| name | lab-session |
| description | Provision, use, collect, and tear down multi-endpoint libcrafter lab sessions across Hetzner, QEMU, VirtualBox, and future lab providers. Use when oracle, probe, or generated tools need provider-backed packet work that must be independent of the developer machine. |
Lab Session
Use this skill when a task needs a disposable provider-backed session with two
or more coordinated endpoints. A lab session owns substrate setup, repository
push/bootstrap, endpoint metadata, artifact collection, and teardown; oracle,
probe, or generated tools own the workload they run inside that substrate.
For one-off manual work on a single endpoint, use endpoint-provider. For adding
or changing provider adapters, use lab-provider.
Required Order
- Start with dry-run planning:
tools/lab/run plan --provider <provider> --dry-run --profile smoke --seed 1 --role stimulus --role target
tools/oracle/run live --provider <provider> --dry-run --profile smoke --seed 1 --count 10
tools/probe/run --provider <provider> --dry-run --profile smoke --seed 1 --count 10
- Inspect the lab session metadata before any live work:
- provider, endpoint provider, and exposure
- appliance runtime execution mode, profile, image, checks, and artifact roots
- endpoint roles and planned addresses
- provider capabilities
- provider workflow and command records
- remote artifact root and cleanup state
- Run live only after an explicit protected confirmation such as
--confirm-live-run.
- Push/bootstrap repository state through lab helpers or the lab-backed
oracle/probe runners, not by relying on tools installed on the developer
machine.
- Collect artifacts from every endpoint before teardown whenever possible.
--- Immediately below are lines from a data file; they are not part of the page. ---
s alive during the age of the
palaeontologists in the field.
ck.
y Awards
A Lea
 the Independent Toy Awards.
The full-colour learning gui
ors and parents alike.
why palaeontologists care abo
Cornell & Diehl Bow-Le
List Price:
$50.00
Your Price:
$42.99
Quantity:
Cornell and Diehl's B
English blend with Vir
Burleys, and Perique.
- Tear down the lab session after every run, including failed runs.
Provider Rules
Supported lab providers are registered in tools/lab/engine/providers/.
Use provider names from the lab registry instead of hard-coded provider lists.
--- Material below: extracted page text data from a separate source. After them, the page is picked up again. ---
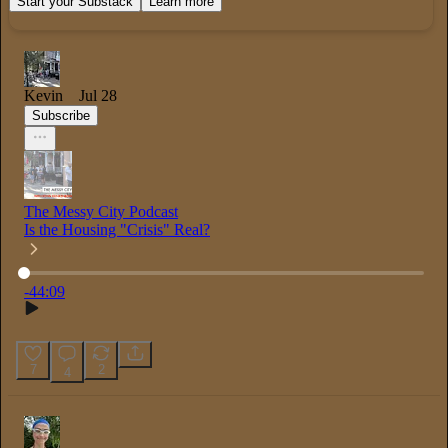
Start your Substack
Learn more
Kevin
Jul 28
Subscribe
The Messy City Podcast
Is the Housing "Crisis" Real?
Current time
:
0:00
/
Total time
:
-44:09
-44:09
7
2
4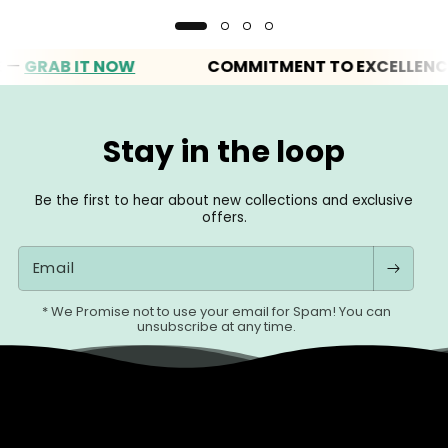
RAB IT NOW
COMMITMENT TO EXCELLENCE
Stay in the loop
Be the first to hear about new collections and exclusive
offers.
Email
* We Promise not to use your email for Spam! You can
unsubscribe at any time.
Provider-backed oracle and probe runs should go through lab sessions so packet
exchange behavior is independent of the substrate where the agent is running.
Lab-backed appliance execution uses coarse runtime profiles. Use lan-raw for
private VM or lab roles, wan-raw for WAN-capable roles, whad-serial for
prepared WHAD serial dongle roles, and dot11-monitor for prepared
monitor-mode Wi-Fi roles. Do not request per-protocol endpoint capabilities
when an appliance profile describes the placement requirement.
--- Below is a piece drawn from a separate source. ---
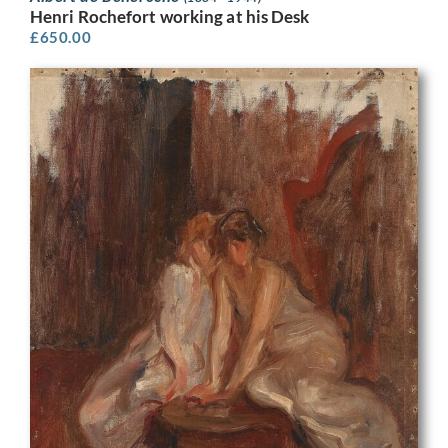
Henri Rochefort working at his Desk
£
650.00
For reusable hardware-backed roles, acquire a persistent endpoint asset lease
by appliance profile before the run, and release it after artifacts are
collected. Real hardware identifiers, SSIDs, MACs, public addresses,
credentials, and sensitive captures stay in ignored local state.
Do not store credentials, provider account identifiers, public IPs, live host
IDs, or packet captures from sensitive networks in tracked files. If credentials
or local virtualization prerequisites are missing, keep dry-run artifacts and
report the skipped live work clearly.
Artifacts
Keep the artifacts needed to debug a failed run offline:
- lab session manifest
- provider workflow and command records
- endpoint manifests
- repository archive/bootstrap logs
- workload request/response JSON
- pcaps, decoded summaries, stdout/stderr logs, and cleanup state
Tracked documentation may describe artifact shapes, but live artifacts belong
under ignored output directories such as target/ or lab state/artifact roots.